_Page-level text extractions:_
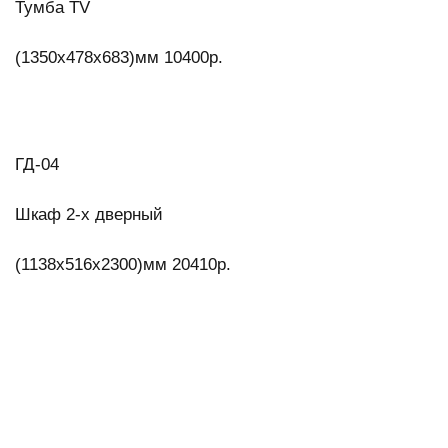
Тумба TV
(1350х478х683)мм 10400р.
ГД-04
Шкаф 2-х дверный
(1138х516х2300)мм 20410р.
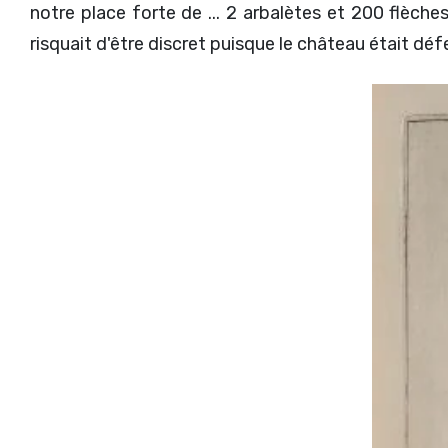
notre place forte de ... 2 arbalètes et 200 flèch
risquait d'être discret puisque le château était défend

_ACTIVITY:_
The records above need to be reproduced exactly, with all images omitted.

_EXPECTED ANSWER:_
Тумба TV
(1350х478х683)мм 10400р.
ГД-04
Шкаф 2-х дверный
(1138х516х2300)мм 20410р.
notre place forte de ... 2 arbalètes et 200 flèch
risquait d'être discret puisque le château était défend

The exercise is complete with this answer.